Faits divers La campagne publicitaire avait défrayé la chronique en septembre dernier.

Le procès de la société norvégienne, à l’origine de la campagne de publicité Rich Meet Beautiful, s’ouvre aujourd’hui au tribunal correctionnel de Bruxelles. Son patron, Sigurd Vedal, est également cité à comparaître.

Le site web avait fait le buzz grâce à un véhicule qui circulait avec une remorque et une bâche. Le site internet Rich Meet Beautiful incitait via cette publicité, en septembre dernier, les étudiantes, âgées de 18 à 26 ans, à se faire entretenir par des hommes vieux et riches.

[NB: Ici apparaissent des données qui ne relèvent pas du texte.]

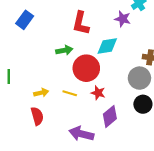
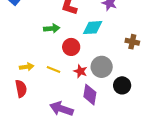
red circle: (86, 68) -> (71, 47), size x0.7
gray circle: (139, 78) -> (102, 67), moved
purple diamond: (110, 116) -> (90, 95), turned -45

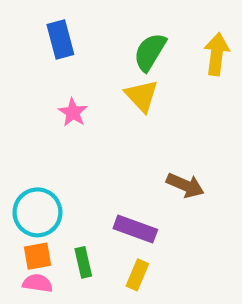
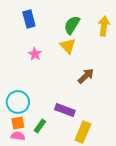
brown arrow: (185, 185) -> (86, 76), moved, turned -66
green rectangle: (83, 262) -> (40, 126), turned 48
yellow rectangle: (137, 275) -> (83, 132), moved, size x1.5

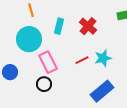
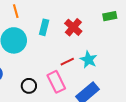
cyan star: (103, 58) -> (89, 60), turned -30
pink rectangle: (48, 62) -> (56, 82), moved

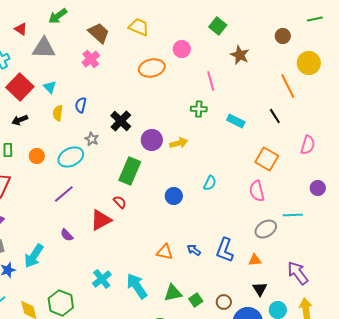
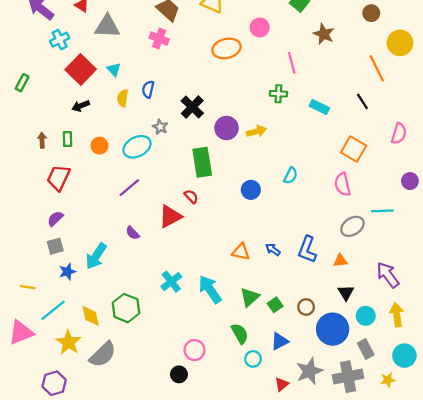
pink cross: (91, 59) -> (159, 38), turned -30
green rectangle: (130, 171) -> (202, 162), turned -32
green triangle: (173, 293) -> (250, 297), turned -30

La publicité avait choqué pour son contenu mais aussi parce qu’elle circulait autour de l’Université libre de Bruxelles. Les réactions ne s’étaient pas fait attendre, plusieurs bourgmestres avaient décidé d’interdire la publicité sur leur territoire. C’était le cas des communes de Bruxelles-Ville, Ixelles et Watermael-Boitsfort. La secrétaire d’État bruxelloise, Bianca Debaets (CD&V), était aussi intervenue. Elle avait porté plainte auprès du jury d’éthique publicitaire avant de demander l’intervention du parquet de Bruxelles dans le dossier. Le ministre-Président bruxellois Rudi Vervoort avait aussi pris un arrêté pour interdire la publicité controversée sur tout le territoire de la Région bruxelloise.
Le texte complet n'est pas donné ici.